As we noted in our March downtime post, the Archive hasn't been running at full strength due to this upgrade. Compounding the issue, it has taken significantly longer than planned to get the new code deployed to production, and we are now entering one of the more active times of the year. (Our daily page views for a Sunday -- our busiest day -- are over 29 million, and the normal load on our database servers is over a million queries per minute.)

You can find more details on the current state of the Archive's servers below, along with a rough timeline of the issues we experienced between Thursday, May 10, and Monday, May 14. However, the main takeaway is these issues are likely to continue until the Elasticsearch upgrade is completed and our network capacity is increased. We're very grateful for the support and patience you've shown, and we look forward to finishing our upgrades so we can provide you with a stable Archive once more.

Background: Server state

We normally have five Elasticsearch servers, but late last year we turned one of our front end machines into an Elasticsearch server, allowing us to divide these six machines into two groups: one three-machine cluster for the production site, and another for testing the upgraded code.

Having only three Elasticsearch servers meant the site experienced significant issues, so on April 11, we reprovisioned one of our old database servers, which had been producing web pages, as an Elasticsearch server in the production cluster.

In addition to the ongoing Elasticsearch upgrade, our Systems team recently completed a major overhaul intended to help with our long term stability and sustainability.
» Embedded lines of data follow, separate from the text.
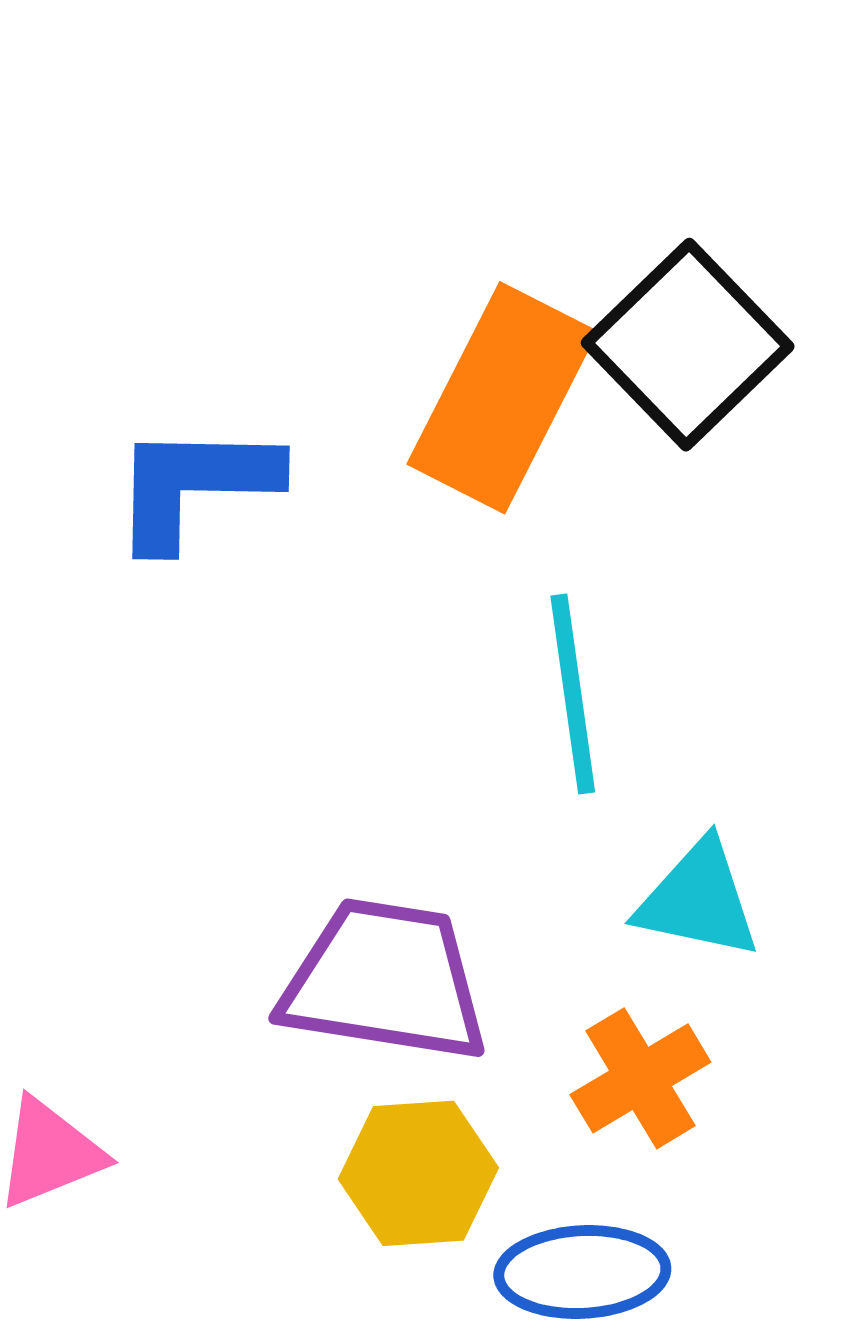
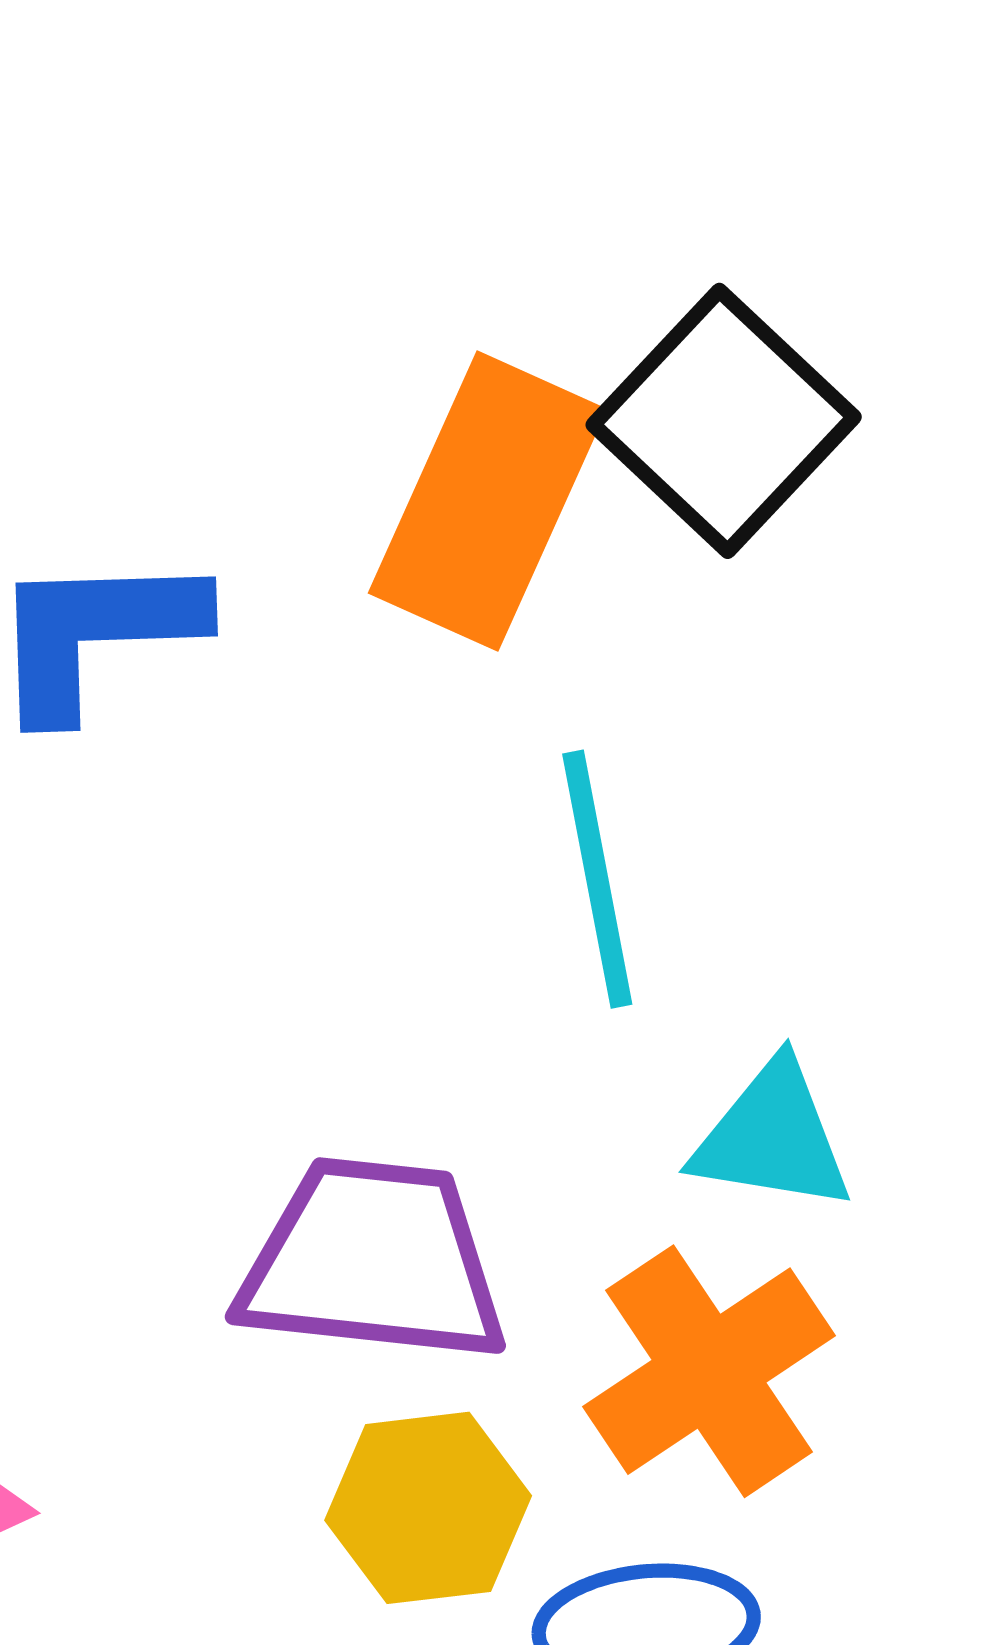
orange cross: (640, 1078) -> (709, 1371), size x1.4

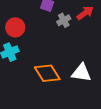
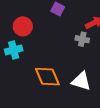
gray cross: (64, 20) -> (82, 39), moved, turned 32

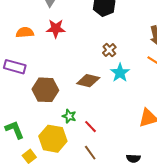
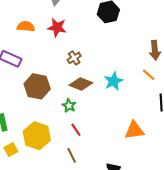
brown cross: (109, 50) -> (74, 58), moved
green star: (69, 116) -> (69, 106), moved

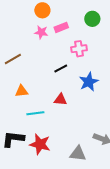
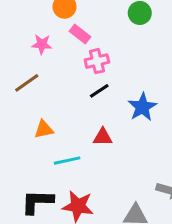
pink rectangle: (61, 27) -> (80, 34), moved, turned 64
pink star: (41, 32) -> (42, 44), moved
pink cross: (79, 49) -> (97, 61), moved

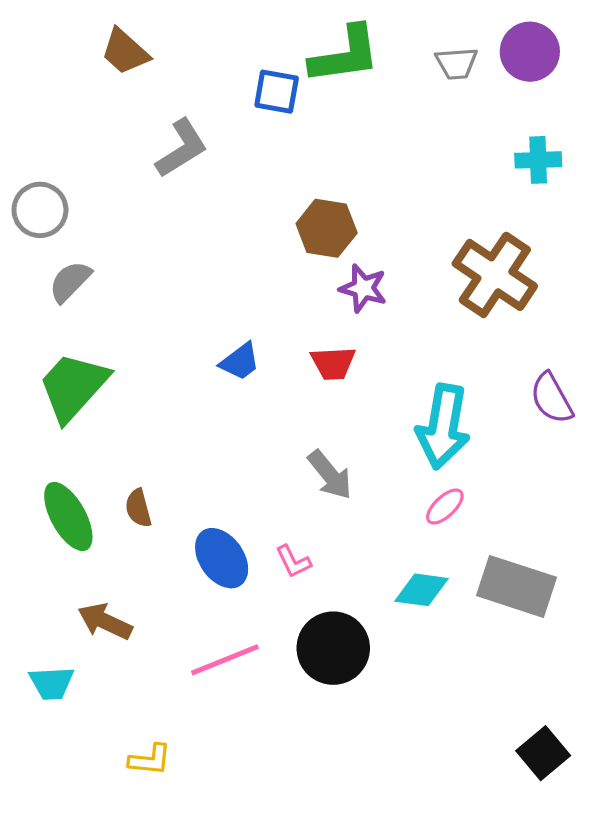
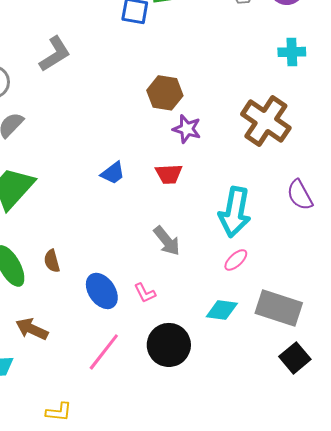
gray L-shape: (182, 148) -> (55, 54), moved
pink line: (225, 660) -> (104, 352), turned -30
black square: (543, 753) -> (295, 358), moved

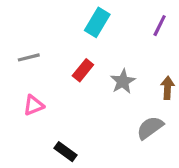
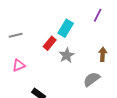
cyan rectangle: (97, 22) -> (66, 28), moved
gray star: (123, 81) -> (67, 55), moved

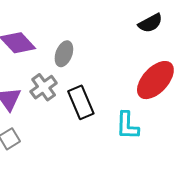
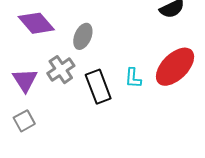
cyan L-shape: (127, 126) -> (133, 78), moved, size x0.7

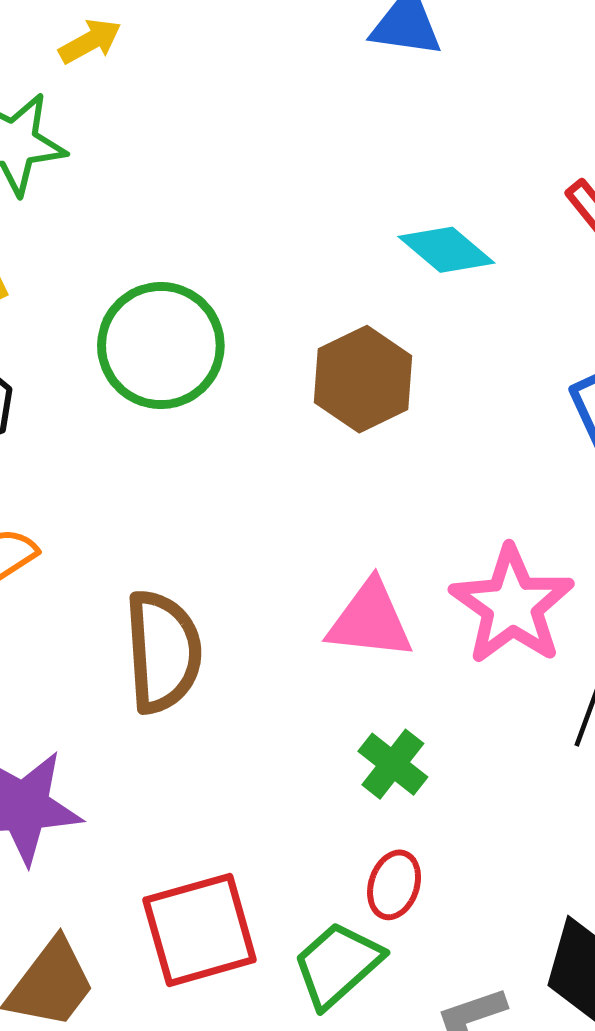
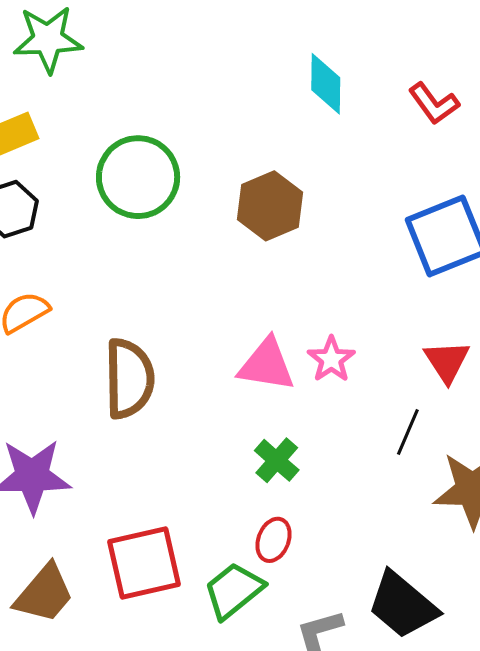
cyan diamond: (446, 250) -> (326, 84), moved, turned 48
pink star: (512, 605) -> (331, 359), moved, size x0.6

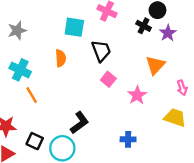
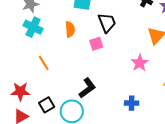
cyan cross: (20, 70) -> (33, 27), moved
pink square: (108, 79) -> (96, 44), moved, turned 32
black square: (35, 141) -> (47, 105), turned 35

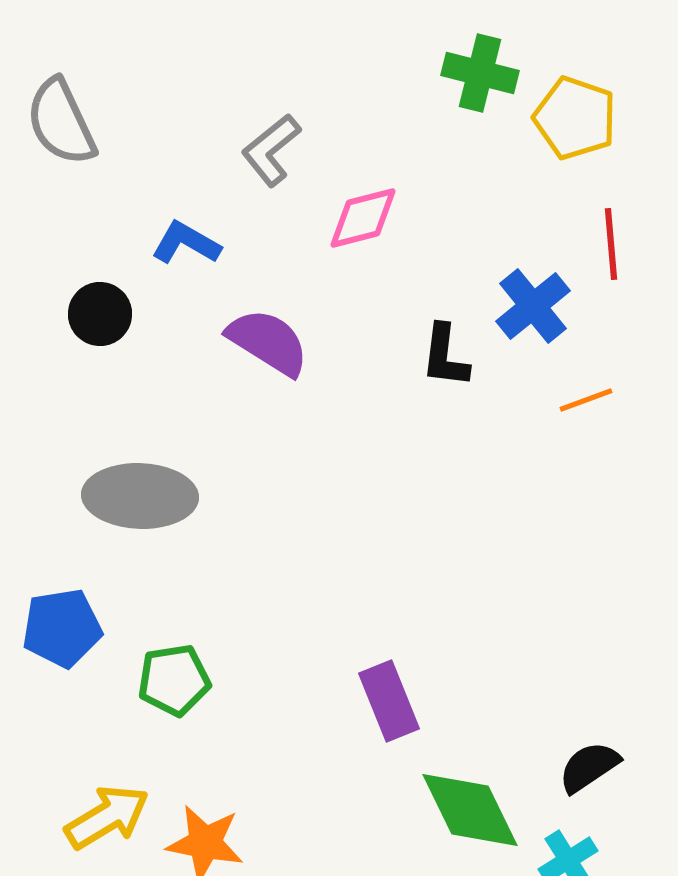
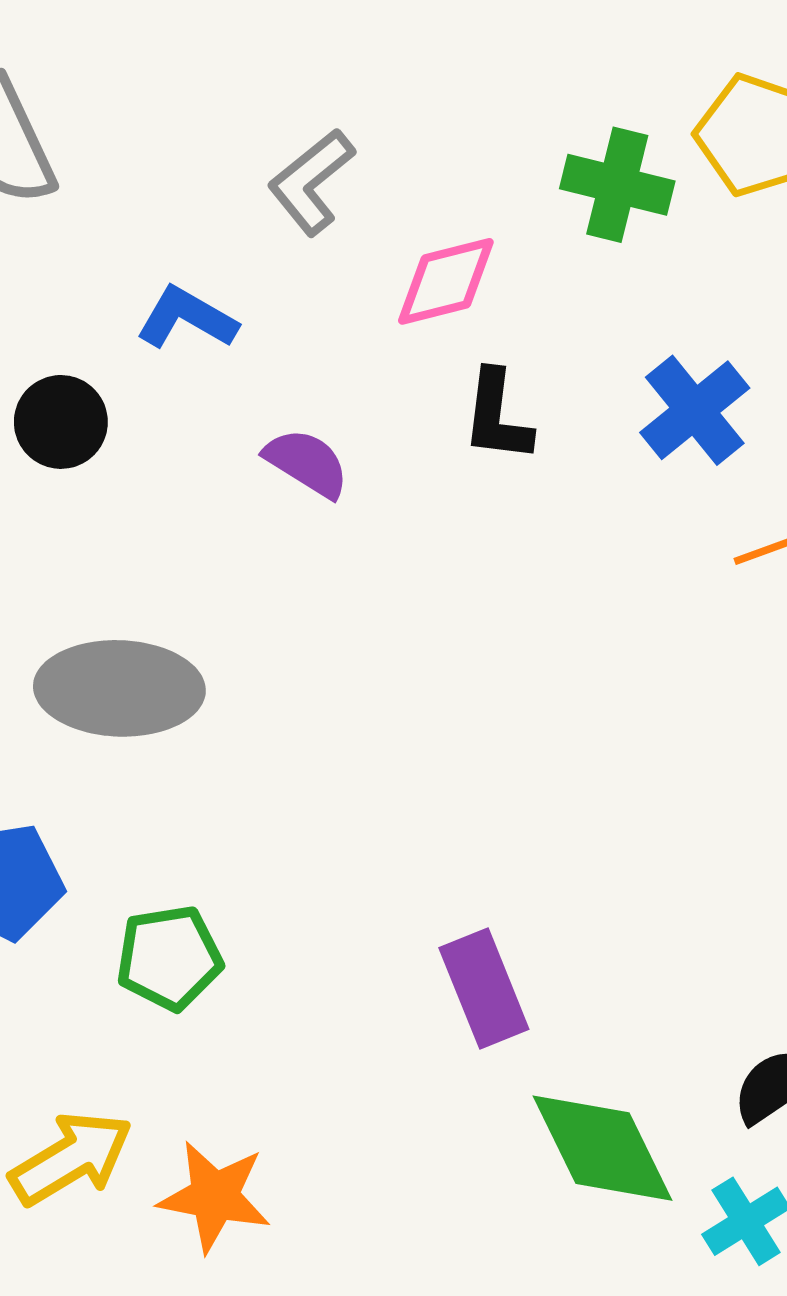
green cross: (480, 73) -> (617, 185), moved
purple semicircle: (268, 342) -> (307, 463), size x0.7
black L-shape: (445, 356) -> (497, 416), moved

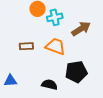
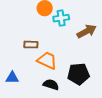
orange trapezoid: (55, 46) -> (47, 60), moved

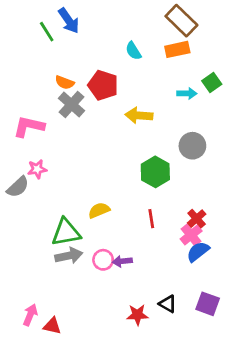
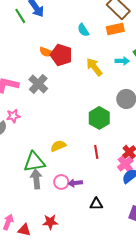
orange semicircle: (65, 82) -> (46, 52), moved
gray cross: (71, 104) -> (38, 84), moved
yellow arrow: (139, 115) -> (94, 67), moved, turned 48
gray arrow: (69, 256) -> (36, 179), turned -84
black triangle: (168, 304) -> (96, 204), moved, turned -32
red star: (137, 315) -> (50, 222), moved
Between November 2017 and March 2018, they reinstalled all the application servers, web front ends, and new Elasticsearch systems with a new version of the Debian (Stretch) operating system using FAI and Ansible. This meant rewriting the configuration from the ground up, since we had previously used FAI and CFEngine. They also upgraded various other packages during this process, and now all that's left to upgrade for the Archive are the database servers.

Timeline

May 10

16:25 UTC: We deploy the code update that will allow us to run the old and new Elasticsearch code simultaneously. (We know the new version still has a few kinks, and we expect to find more, so we're using a Redis-based system called rollout to make sure internal volunteers get the new code while everyone else gets the old version.) Because this is our first deploy since the application servers have been reinstalled, the deploy has to be done by hand.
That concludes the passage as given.